Mazmur 99 merupakan puji-pujian yang meninggikan TUHAN sebagai Raja yang kudus dan adil. Pemazmur menyatakan bahwa TUHAN bersemayam di atas kerubim dan memerintah dengan keadilan. Ia adalah TUHAN yang menghukum, tetapi juga mengampuni. Pemazmur menyebutkan ungkapan “kuduslah Dia” sebanyak tiga kali untuk menegaskan kesucian-Nya yang sempurna.

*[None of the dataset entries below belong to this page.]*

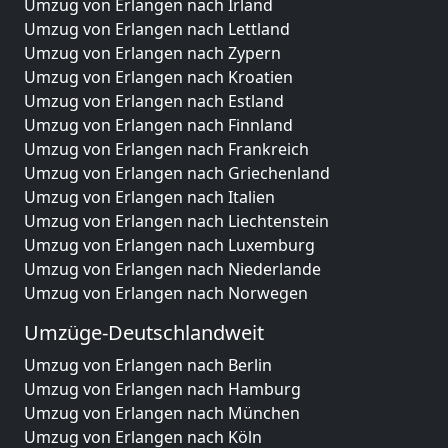
Umzug von Erlangen nach Irland
Umzug von Erlangen nach Lettland
Umzug von Erlangen nach Zypern
Umzug von Erlangen nach Kroatien
Umzug von Erlangen nach Estland
Umzug von Erlangen nach Finnland
Umzug von Erlangen nach Frankreich
Umzug von Erlangen nach Griechenland
Umzug von Erlangen nach Italien
Umzug von Erlangen nach Liechtenstein
Umzug von Erlangen nach Luxemburg
Umzug von Erlangen nach Niederlande
Umzug von Erlangen nach Norwegen
Umzüge-Deutschlandweit
Umzug von Erlangen nach Berlin
Umzug von Erlangen nach Hamburg
Umzug von Erlangen nach München
Umzug von Erlangen nach Köln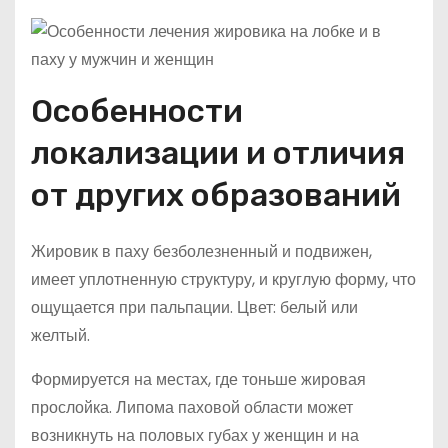
Особенности
локализации и отличия
от других образований
Жировик в паху безболезненный и подвижен,
имеет уплотненную структуру, и круглую форму, что
ощущается при пальпации. Цвет: белый или
желтый.
Формируется на местах, где тоньше жировая
прослойка. Липома паховой области может
возникнуть на половых губах у женщин и на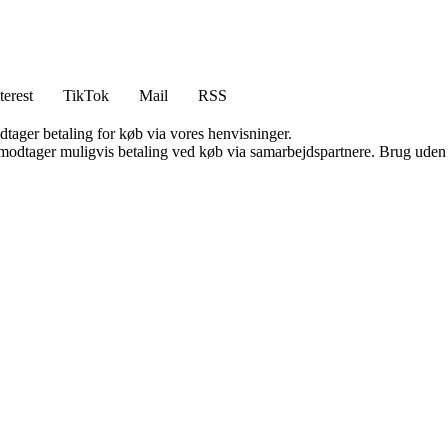
terest
TikTok
Mail
RSS
dtager betaling for køb via vores henvisninger.
tager muligvis betaling ved køb via samarbejdspartnere. Brug uden till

Sahabat Senior, ketika masih aktif bekerja, kita mungkin berperan sebagai pemimpin. Namun, saat memasuki masa pensiun, tidak jarang kita justru dipimpin oleh mereka yang lebih muda. Jika mereka bijaksana, kita merasa tenang, tetapi jika sebaliknya, kita dapat merasa cemas. Sekalipun demikian, kita perlu mengingat bahwa ada pemimpin yang tidak pernah berubah, yaitu Tuhan, Allah kita yang kudus. Kepada-Nya kita dapat bersandar.
DOA:
Ya Tuhan, kami percaya sekalipun dunia berubah,Engkau tidak berubah. Kasih dan kuasa-Mu kekal selamanya. Amin.